**Saved data entries**:

»»

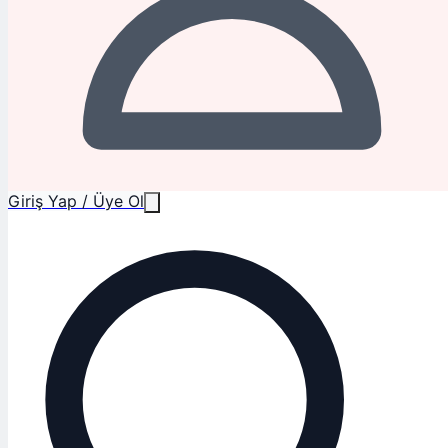
Giriş Yap / Üye Ol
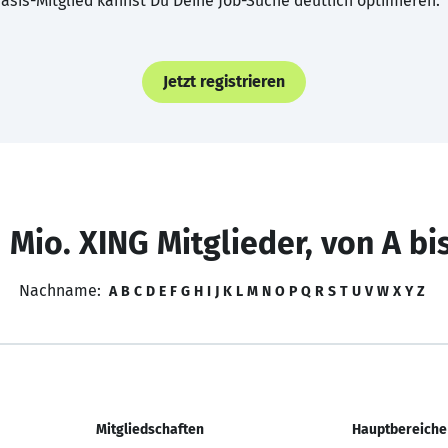
asis-Mitglied kannst Du Deine Job-Suche deutlich optimieren.
Jetzt registrieren
 Mio. XING Mitglieder, von A bi
Nachname:
A
B
C
D
E
F
G
H
I
J
K
L
M
N
O
P
Q
R
S
T
U
V
W
X
Y
Z
Mitgliedschaften
Hauptbereiche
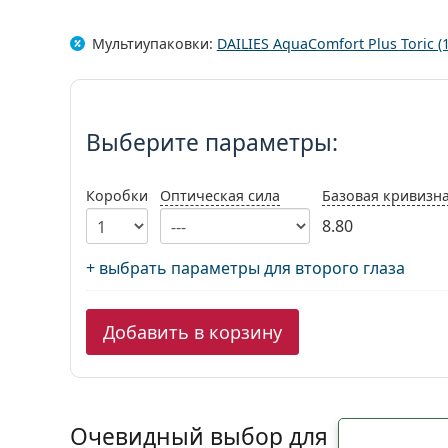
Мультиупаковки:
DAILIES AquaComfort Plus Toric (
Выберите параметры:
Выберите параметры:
Коробки
Оптическая сила
Базовая кривизн
8.80
+ выбрать параметры для второго глаза
Добавить в корзину
Очевидный выбор для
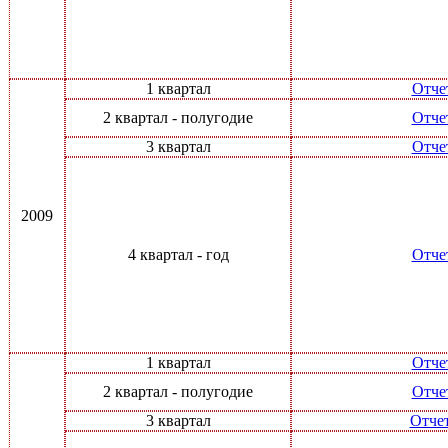
1 квартал
Отче
2 квартал - полугодие
Отче
3 квартал
Отче
2009
4 квартал - год
Отче
1 квартал
Отче
2 квартал - полугодие
Отче
3 квартал
Отче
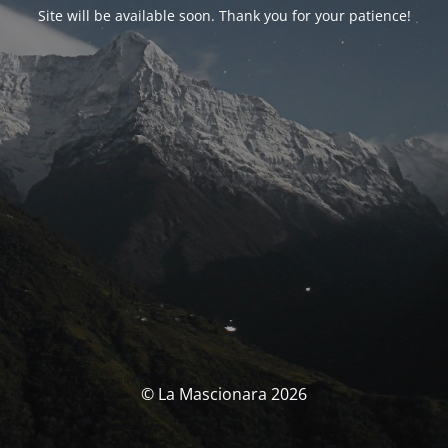
Site will be available soon. Thank you for your patience!
© La Mascionara 2026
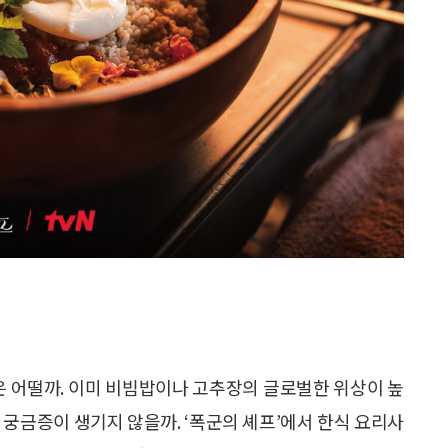
은 어떨까. 이미 비빔밥이나 고추장의 글로벌한 위상이 높
 궁금증이 생기지 않을까. ‘폭군의 셰프’에서 한식 요리사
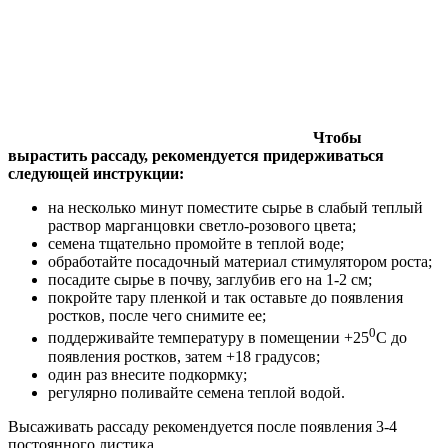
Чтобы
вырастить рассаду, рекомендуется придерживаться
следующей инструкции:
на несколько минут поместите сырье в слабый теплый
раствор марганцовки светло-розового цвета;
семена тщательно промойте в теплой воде;
обработайте посадочный материал стимулятором роста;
посадите сырье в почву, заглубив его на 1-2 см;
покройте тару пленкой и так оставьте до появления
ростков, после чего снимите ее;
0
поддерживайте температуру в помещении +25
С до
появления ростков, затем +18 градусов;
один раз внесите подкормку;
регулярно поливайте семена теплой водой.
Высаживать рассаду рекомендуется после появления 3-4
постоянного листика.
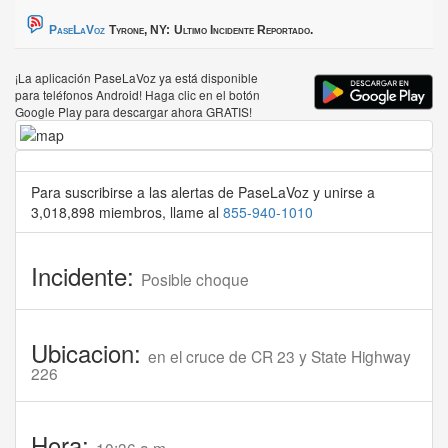
PaseLaVoz
Tyrone, NY:
Ultimo Incidente Reportado.
¡La aplicación PaseLaVoz ya está disponible
para teléfonos Android! Haga clic en el botón
Google Play para descargar ahora GRATIS!
Para suscribirse a las alertas de PaseLaVoz y unirse a
3,018,898 miembros, llame al
855-940-1010
Incidente:
Posible choque
Ubicacion:
en el cruce de CR 23 y State Highway
226
Hora:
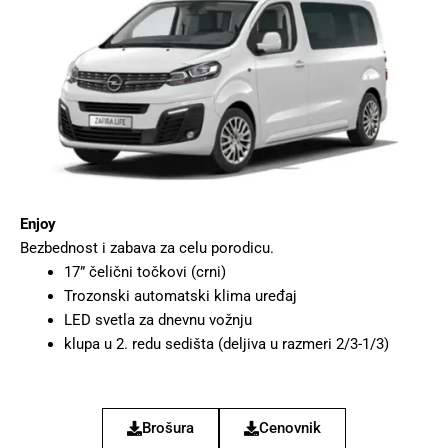
Enjoy
Bezbednost i zabava za celu porodicu.
17” čelični točkovi (crni)
Trozonski automatski klima uređaj
LED svetla za dnevnu vožnju
klupa u 2. redu sedišta (deljiva u razmeri 2/3-1/3)
Brošura
Cenovnik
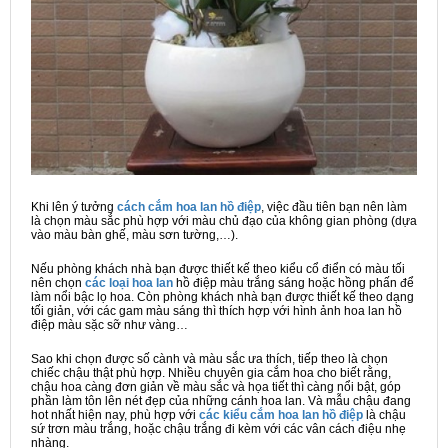
Khi lên ý tưởng
cách cắm hoa lan hồ điệp
, việc đầu tiên bạn nên làm
là chọn màu sắc phù hợp với màu chủ đạo của không gian phòng (dựa
vào màu bàn ghế, màu sơn tường,…).
Nếu phòng khách nhà bạn được thiết kế theo kiểu cổ điển có màu tối
nên chọn
các loại hoa lan
hồ điệp màu trắng sáng hoặc hồng phấn để
làm nổi bậc lọ hoa. Còn phòng khách nhà bạn được thiết kế theo dạng
tối giản, với các gam màu sáng thì thích hợp với hình ảnh hoa lan hồ
điệp màu sặc sỡ như vàng…
Sao khi chọn được số cành và màu sắc ưa thích, tiếp theo là chọn
chiếc chậu thật phù hợp. Nhiều chuyên gia cắm hoa cho biết rằng,
chậu hoa càng đơn giản về màu sắc và họa tiết thì càng nổi bật, góp
phần làm tôn lên nét đẹp của những cánh hoa lan. Và mẫu chậu đang
hot nhất hiện nay, phù hợp với
các kiểu cắm hoa lan hồ điệp
là chậu
sứ trơn màu trắng, hoặc chậu trắng đi kèm với các vân cách điệu nhẹ
nhàng.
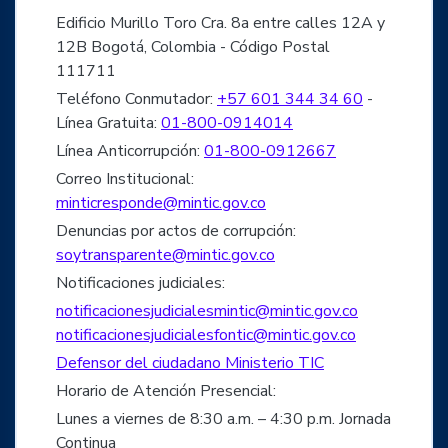
Edificio Murillo Toro Cra. 8a entre calles 12A y
12B Bogotá, Colombia - Código Postal
111711
Teléfono Conmutador:
+57 601 344 34 60
-
Línea Gratuita:
01-800-0914014
Línea Anticorrupción:
01-800-0912667
Correo Institucional:
minticresponde@mintic.gov.co
Denuncias por actos de corrupción:
soytransparente@mintic.gov.co
Notificaciones judiciales:
notificacionesjudicialesmintic@mintic.gov.co
notificacionesjudicialesfontic@mintic.gov.co
Defensor del ciudadano Ministerio TIC
Horario de Atención Presencial:
Lunes a viernes de 8:30 a.m. – 4:30 p.m. Jornada
Continua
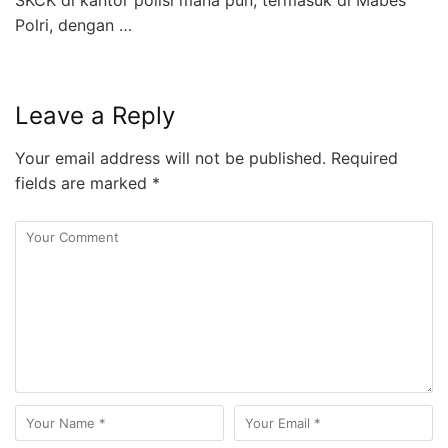
Polri, dengan …
Leave a Reply
Your email address will not be published.
Required
fields are marked
*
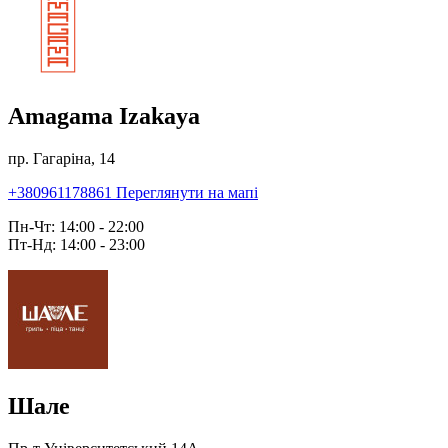
Amagama Izakaya
пр. Гагаріна, 14
+380961178861
Переглянути на мапі
Пн-Чт: 14:00 - 22:00
Пт-Нд: 14:00 - 23:00
Шале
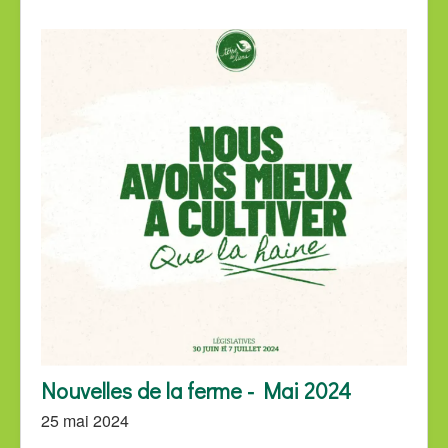
Nouvelles de la ferme - Mai 2024
25 mai 2024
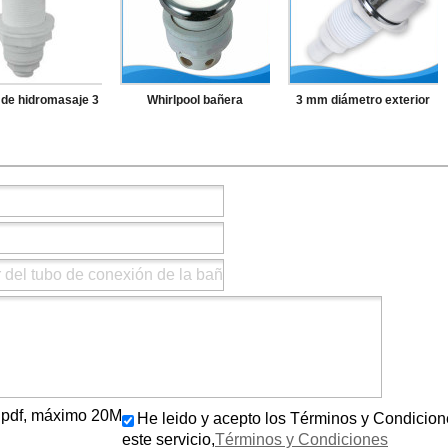
de hidromasaje 3
Whirlpool bañera
3 mm diámetro exterior
ón del aire ABS
accesorios PVC Body ss
del tubo de conexión
a del Spa sistema
aire botón
jacuzzi Spa de Control de
de aire
aire interruptor
ls/.pdf, máximo 20M
He leido y acepto los Términos y Condicion
este servicio,
Términos y Condiciones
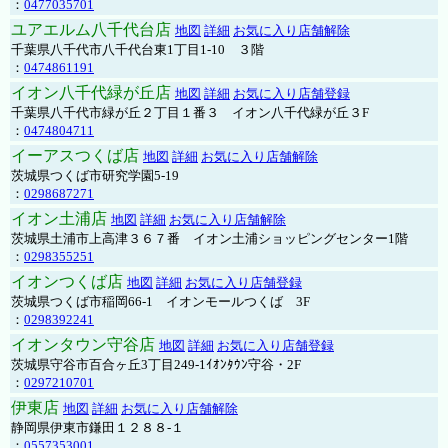
：
0477035701
ユアエルム八千代台店
地図
詳細
お気に入り店舗解除
千葉県八千代市八千代台東1丁目1-10 ３階
：
0474861191
イオン八千代緑が丘店
地図
詳細
お気に入り店舗登録
千葉県八千代市緑が丘２丁目１番３ イオン八千代緑が丘３F
：
0474804711
イーアスつくば店
地図
詳細
お気に入り店舗解除
茨城県つくば市研究学園5-19
：
0298687271
イオン土浦店
地図
詳細
お気に入り店舗解除
茨城県土浦市上高津３６７番 イオン土浦ショッピングセンター1階
：
0298355251
イオンつくば店
地図
詳細
お気に入り店舗登録
茨城県つくば市稲岡66-1 イオンモールつくば 3F
：
0298392241
イオンタウン守谷店
地図
詳細
お気に入り店舗登録
茨城県守谷市百合ヶ丘3丁目249-1ｲｵﾝﾀｳﾝ守谷・2F
：
0297210701
伊東店
地図
詳細
お気に入り店舗解除
静岡県伊東市鎌田１２８８-１
：
0557353001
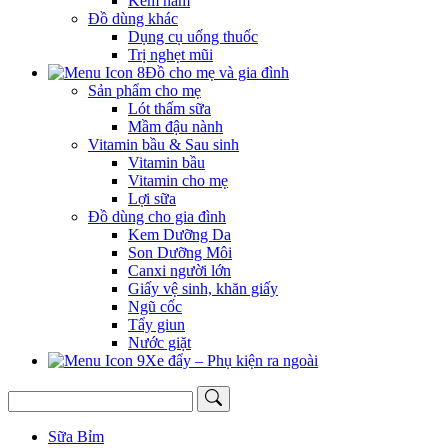
Kem hăm
Đồ dùng khác
Dụng cụ uống thuốc
Trị nghẹt mũi
Đồ cho mẹ và gia đình
Sản phẩm cho mẹ
Lót thấm sữa
Mầm đậu nành
Vitamin bầu & Sau sinh
Vitamin bầu
Vitamin cho mẹ
Lợi sữa
Đồ dùng cho gia đình
Kem Dưỡng Da
Son Dưỡng Môi
Canxi người lớn
Giấy vệ sinh, khăn giấy
Ngũ cốc
Tẩy giun
Nước giặt
Xe đẩy – Phụ kiện ra ngoài
Sữa Bỉm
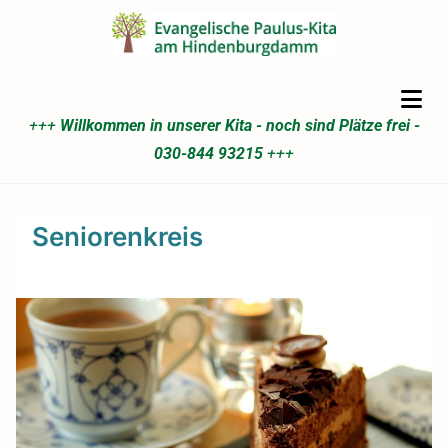
+++
Willkommen in unserer Kita - noch sind Plätze frei -
030-844 93215
+++
Seniorenkreis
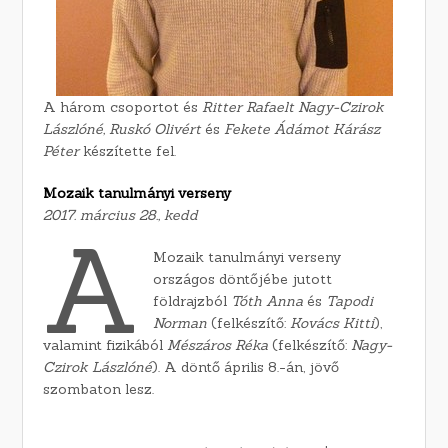
A három csoportot és
Ritter Rafaelt
Nagy-Czirok
Lászlóné, Ruskó Olivért
és
Fekete Ádámot Kárász
Péter
készítette fel.
Mozaik tanulmányi verseny
2017. március 28., kedd
A
Mozaik tanulmányi verseny
országos döntőjébe jutott
földrajzból
Tóth Anna
és
Tapodi
Norman
(felkészítő:
Kovács Kitti
),
valamint fizikából
Mészáros Réka
(felkészítő:
Nagy-
Czirok Lászlóné
). A döntő április 8.-án, jövő
szombaton lesz.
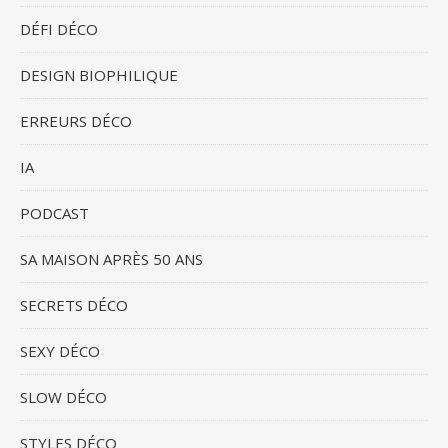
DÉFI DÉCO
DESIGN BIOPHILIQUE
ERREURS DÉCO
IA
PODCAST
SA MAISON APRÈS 50 ANS
SECRETS DÉCO
SEXY DÉCO
SLOW DÉCO
STYLES DÉCO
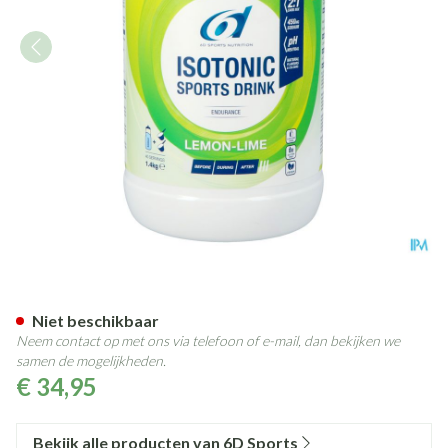
6d Sixd Isotonic Sports Drink
Niet beschikbaar
Neem contact op met ons via telefoon of e-mail, dan bekijken we
samen de mogelijkheden.
€ 34,95
Bekijk alle producten van 6D Sports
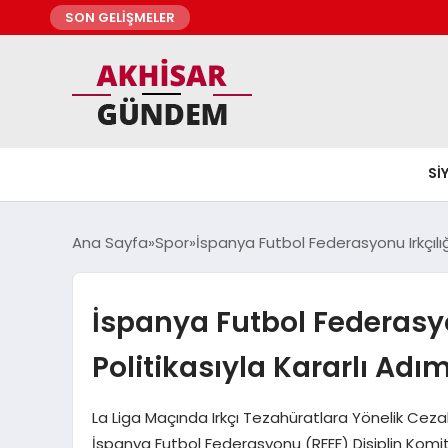
SON GELİŞMELER
SI
Ana Sayfa
Spor
İspanya Futbol Federasyonu Irkçılığa
İspanya Futbol Federasyon
Politikasıyla Kararlı Adım
La Liga Maçında Irkçı Tezahüratlara Yönelik Cezal
İspanya Futbol Federasyonu (RFEF) Disiplin Komit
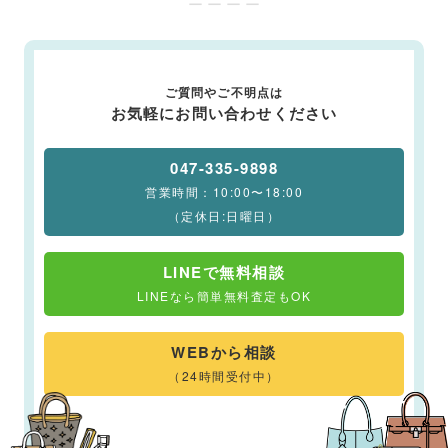
ー ー ー ー
ご質問やご不明点は
お気軽にお問い合わせください
047-335-9898
営業時間：10:00〜18:00
（定休日:日曜日）
LINEで無料相談
LINEなら簡単無料査定もOK
WEBから相談
（24時間受付中）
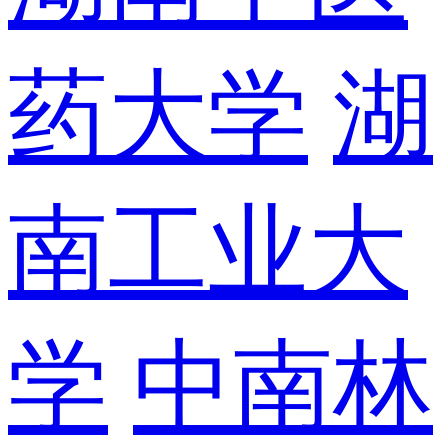
药大学
湖
南工业大
学
中南林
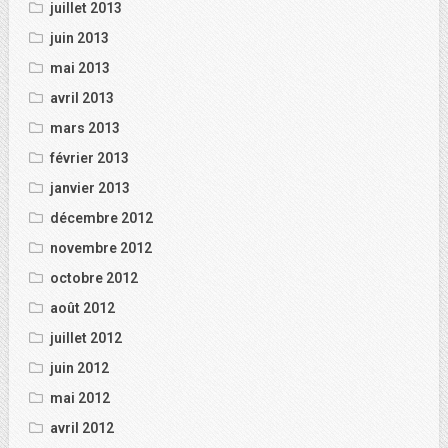
juillet 2013
juin 2013
mai 2013
avril 2013
mars 2013
février 2013
janvier 2013
décembre 2012
novembre 2012
octobre 2012
août 2012
juillet 2012
juin 2012
mai 2012
avril 2012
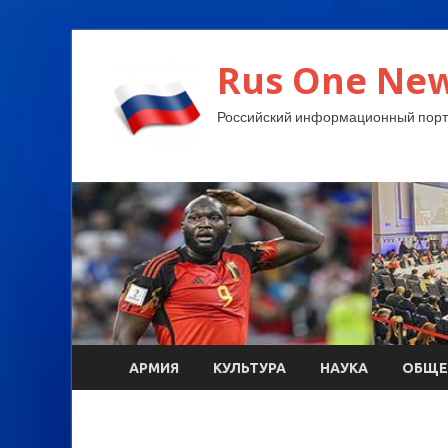
Rus One New
Российский информационный порт
АРМИЯ
КУЛЬТУРА
НАУКА
ОБЩЕ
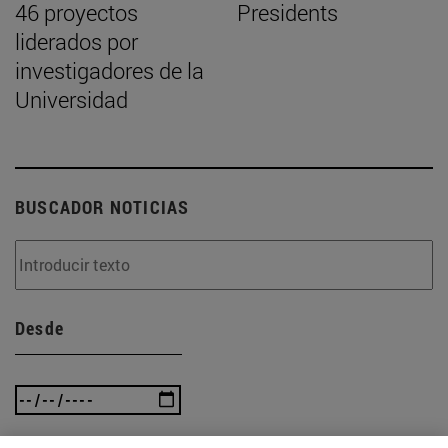
46 proyectos
Presidents
liderados por
investigadores de la
Universidad
BUSCADOR NOTICIAS
Desde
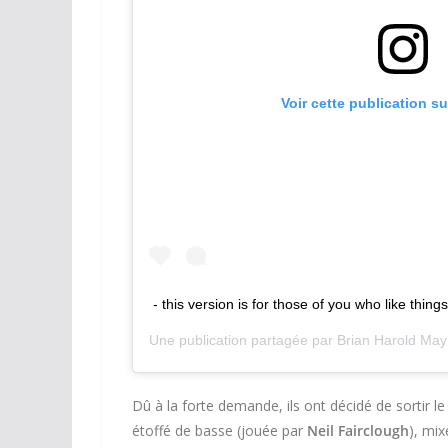
Voir cette publication s
- this version is for those of you who like things
Une publication partagée par
Brian Harold May
Dû à la forte demande, ils ont décidé de sortir le
étoffé de basse (jouée par
Neil Fairclough
), mi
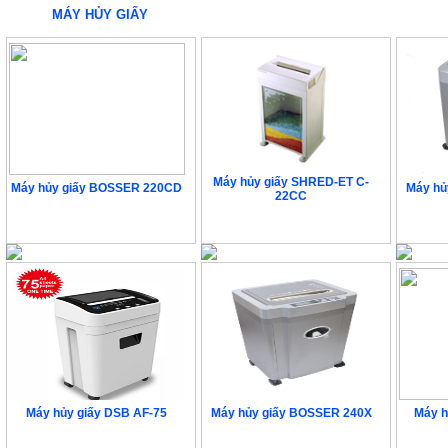
MÁY HỦY GIẤY
Máy hủy giấy SHRED-ET C-
Máy hủy giấy BOSSER 220CD
Máy hủ
22CC
3.996.000 VNĐ
5
Liên hệ
Máy hủy giấy DSB AF-75
Máy hủy giấy BOSSER 240X
Máy h
Liên hệ
10.152.000 VNĐ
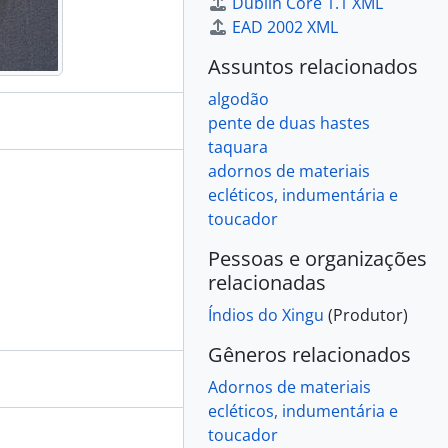
Dublin Core 1.1 XML
EAD 2002 XML
Assuntos relacionados
algodão
pente de duas hastes
taquara
adornos de materiais
ecléticos, indumentária e
toucador
Pessoas e organizações
relacionadas
Índios do Xingu
(Produtor)
Gêneros relacionados
Adornos de materiais
ecléticos, indumentária e
toucador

««

**WHAT THIS TASK INVOLVES**:
Copy only the lines running from the one that holds "Willkommen in unserer" through the last line of the data, and include both of those lines. Do not copy any pictures.

**COMPLETED EXERCISE**:
Willkommen in unserer Kita - noch sind Plätze frei -
030-844 93215
+++
Seniorenkreis
A három csoportot és
Ritter Rafaelt
Nagy-Czirok
Lászlóné, Ruskó Olivért
és
Fekete Ádámot Kárász
Péter
készítette fel.
Mozaik tanulmányi verseny
2017. március 28., kedd
A
Mozaik tanulmányi verseny
országos döntőjébe jutott
földrajzból
Tóth Anna
és
Tapodi
Norman
(felkészítő:
Kovács Kitti
),
valamint fizikából
Mészáros Réka
(felkészítő:
Nagy-
Czirok Lászlóné
). A döntő április 8.-án, jövő
szombaton lesz.
DÉFI DÉCO
DESIGN BIOPHILIQUE
ERREURS DÉCO
IA
PODCAST
SA MAISON APRÈS 50 ANS
SECRETS DÉCO
SEXY DÉCO
SLOW DÉCO
STYLES DÉCO
6d Sixd Isotonic Sports Drink
Niet beschikbaar
Neem contact op met ons via telefoon of e-mail, dan bekijken we
samen de mogelijkheden.
€ 34,95
Bekijk alle producten van 6D Sports
SON GELİŞMELER
SI
Ana Sayfa
Spor
İspanya Futbol Federasyonu Irkçılığa
İspanya Futbol Federasyon
Politikasıyla Kararlı Adım
La Liga Maçında Irkçı Tezahüratlara Yönelik Cezal
İspanya Futbol Federasyonu (RFEF) Disiplin Komit
ー ー ー ー
ご質問やご不明点は
お気軽にお問い合わせください
047-335-9898
営業時間：10:00〜18:00
（定休日:日曜日）
LINEで無料相談
LINEなら簡単無料査定もOK
WEBから相談
（24時間受付中）
药大学
湖
南工业大
学
中南林
juillet 2013
juin 2013
mai 2013
avril 2013
mars 2013
février 2013
janvier 2013
décembre 2012
novembre 2012
octobre 2012
août 2012
juillet 2012
juin 2012
mai 2012
avril 2012
Rus One New
Российский информационный порт
АРМИЯ
КУЛЬТУРА
НАУКА
ОБЩЕ
46 proyectos
Presidents
liderados por
investigadores de la
Universidad
BUSCADOR NOTICIAS
Desde
Voir cette publication s
- this version is for those of you who like things
Une publication partagée par
Brian Harold May
Dû à la forte demande, ils ont décidé de sortir le
étoffé de basse (jouée par
Neil Fairclough
), mi
MÁY HỦY GIẤY
Máy hủy giấy SHRED-ET C-
Máy hủy giấy BOSSER 220CD
Máy hủ
22CC
3.996.000 VNĐ
5
Liên hệ
Máy hủy giấy DSB AF-75
Máy hủy giấy BOSSER 240X
Máy h
Liên hệ
10.152.000 VNĐ
Dublin Core 1.1 XML
EAD 2002 XML
Assuntos relacionados
algodão
pente de duas hastes
taquara
adornos de materiais
ecléticos, indumentária e
toucador
Pessoas e organizações
relacionadas
Índios do Xingu
(Produtor)
Gêneros relacionados
Adornos de materiais
ecléticos, indumentária e
toucador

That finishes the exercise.